The Snellville, Georgia, USA hip hop/rap and reggae/dancehall entertainment, lifestyle and culture website Urban Islandz went even further, stating in a report on the same day: "Tommy Lee Sparta says he will be swimming in cash after winning a US$3 million lawsuit against the Dominican government."
Asked about the figure, Samuels laughed; a deep from-the-gut sort of laugh that spoke louder than any denial.
"I can tell you categorically the millions is not true," he finally said.
"The demand is nowhere in the millions, neither is the counter-offer in the million."
The Jamaican attorney refused to disclose the numbers, telling The Sun neither side wanted to negotiate in public.
However, he admitted an offer had been received from Dominica, which his client intended to reject.
"We made a proposal for X dollars, they wrote to us and made an offer of Y dollars, substantially less than the X . . . We are at the moment writing back to them with a renewed proposal. We are not accepting the current offer," Samuels said.
Attorney General Levi Peter confirmed the two sides were still trying to work out an amicable solution, but had not reached agreement.

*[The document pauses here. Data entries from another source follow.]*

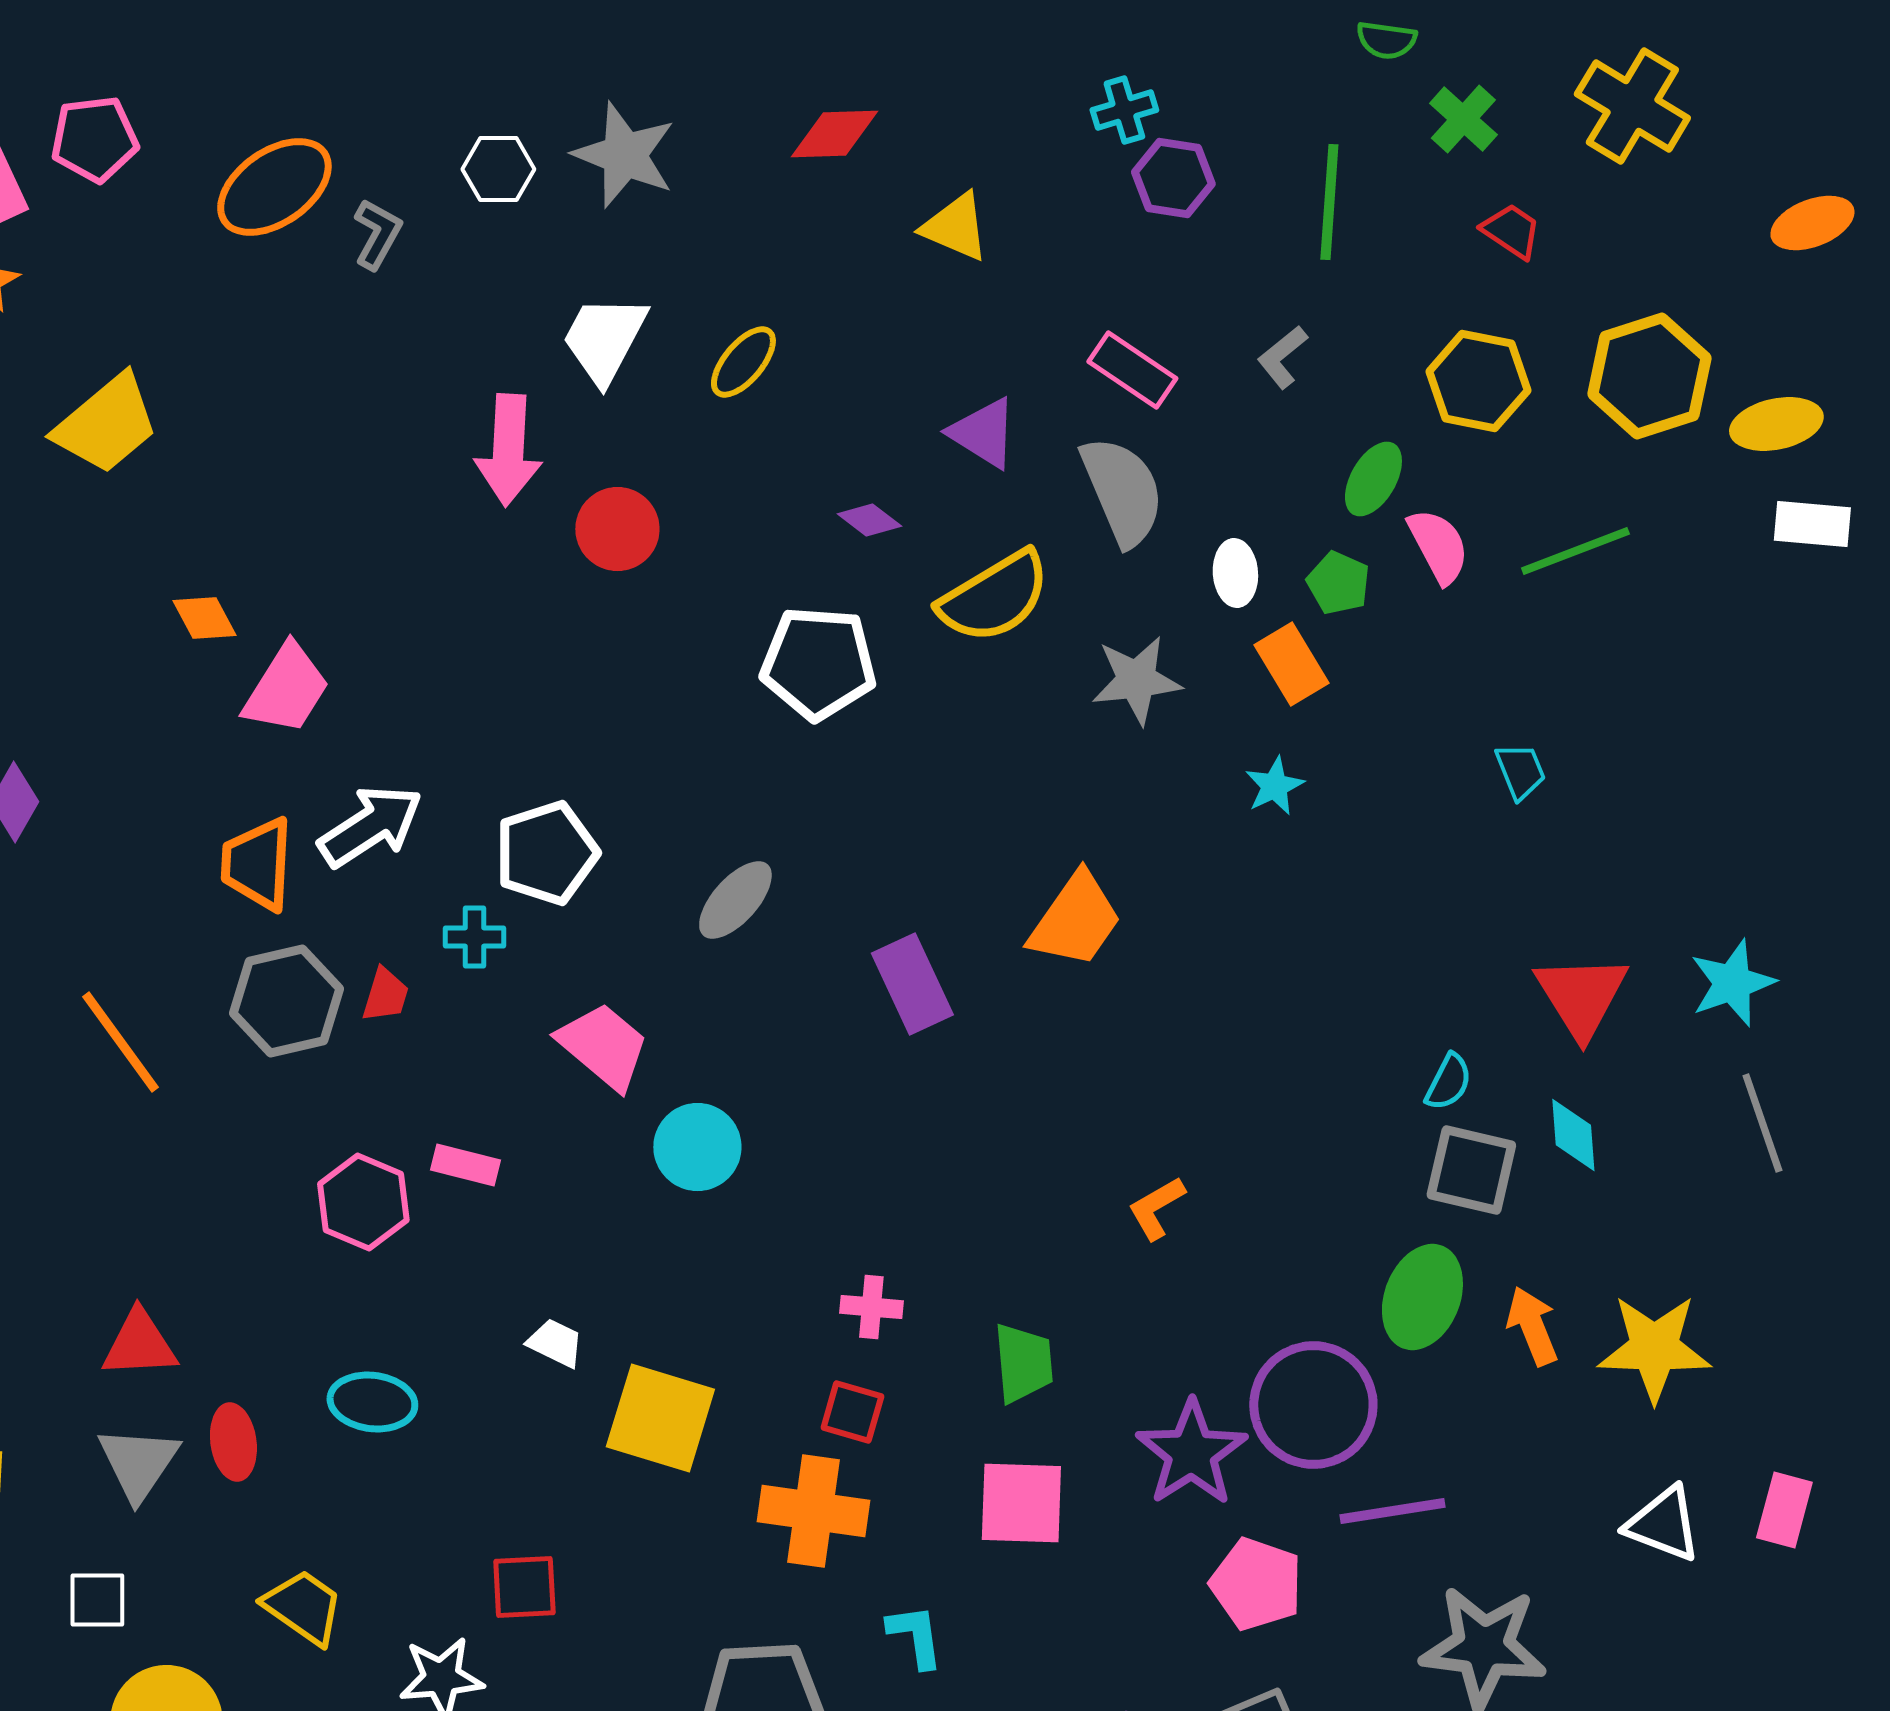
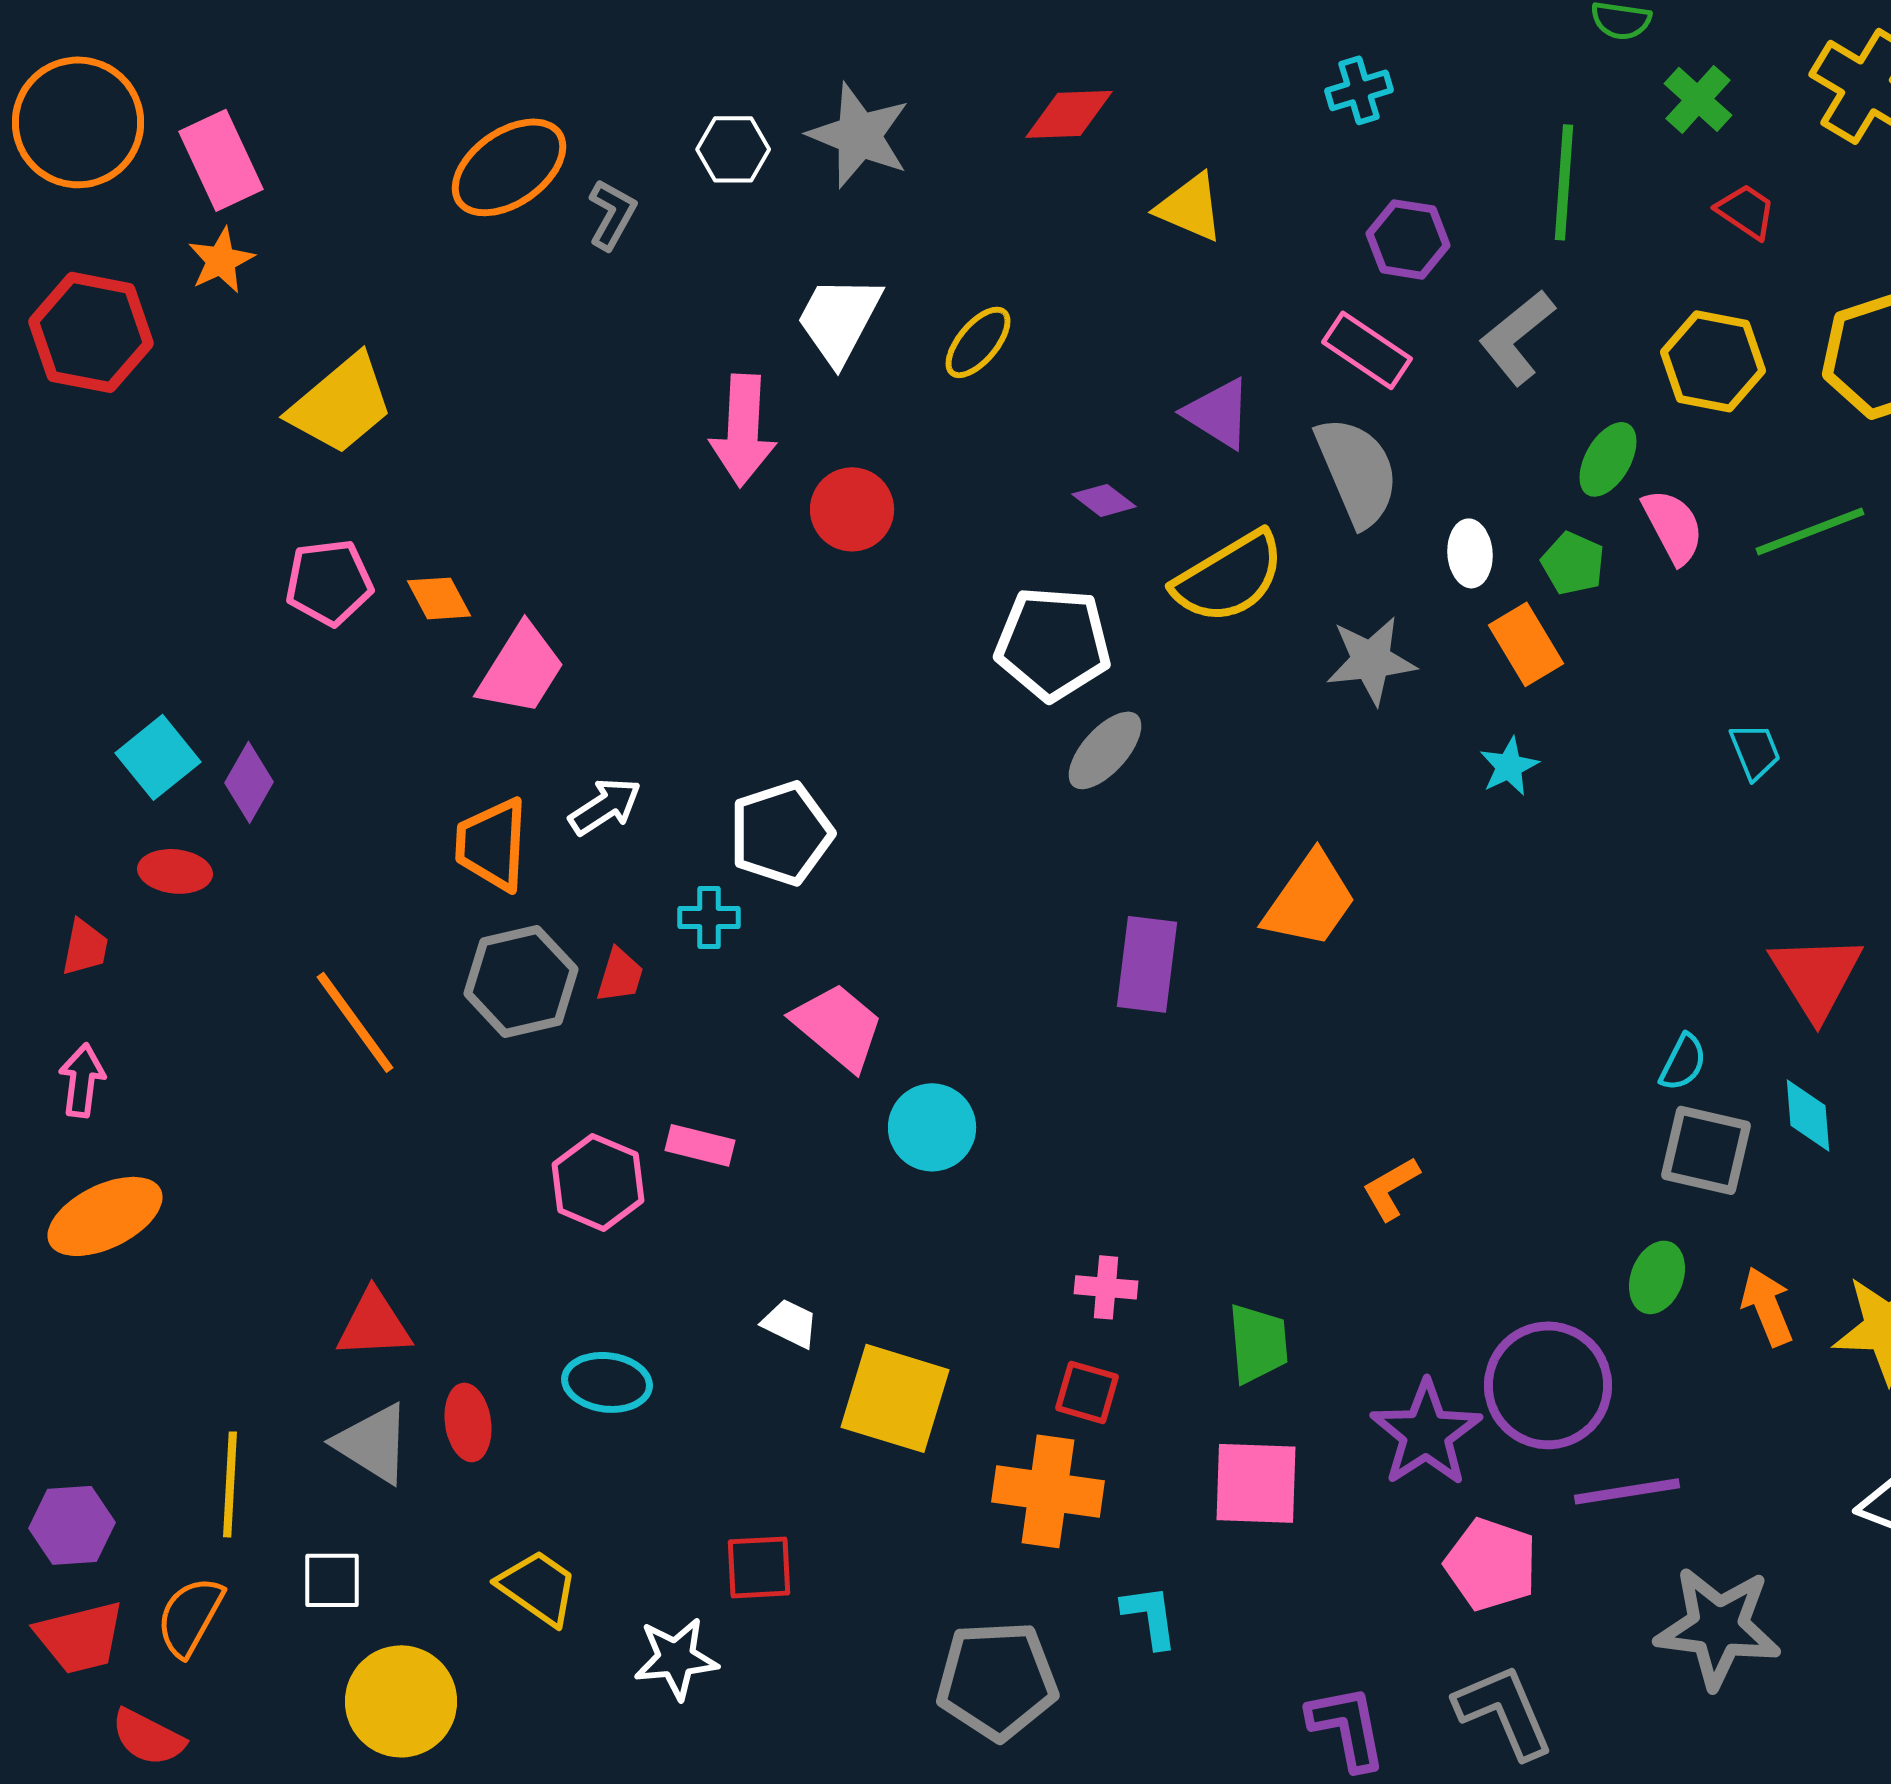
pink pentagon: (94, 139) -> (329, 582), moved
purple hexagon: (1173, 178) -> (1408, 239), moved
gray L-shape: (1282, 357) -> (1517, 337), size x1.5
white arrow: (370, 826) -> (605, 806), size x0.7
gray ellipse: (735, 900) -> (1105, 750), moved
purple rectangle: (912, 984) -> (1147, 964), turned 32
green ellipse: (1422, 1297) -> (1657, 1277), size x0.7
gray triangle: (138, 1463) -> (373, 1443), turned -32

He also made it clear the numbers were nowhere near US$3 million.
"I can tell you there has been no settlement . . . We are in discussion; if at all we arrive at a figure that is reasonable, so be it, if not, the ball is in their court.
"The figure I am hearing is ridiculous. If it were that figure we would not be talking. They would have to let the court award that, which the CCJ [Caribbean Court of Justice] will not award," Peter told The Sun.
Like Samuels, the attorney general refused to say how much Dominica had offered Tommy Lee Sparta, who the ministry of national security - under pressure from evangelicals in an election year - said at the time was a threat to public safety.
However, a source familiar with the figures said the offer was under US$30,000, in the range of the US$38,000 the CCJ had ordered the Barbados government to pay Jamaican Shanique Myrie in damages for illegally denying her entry in 2011.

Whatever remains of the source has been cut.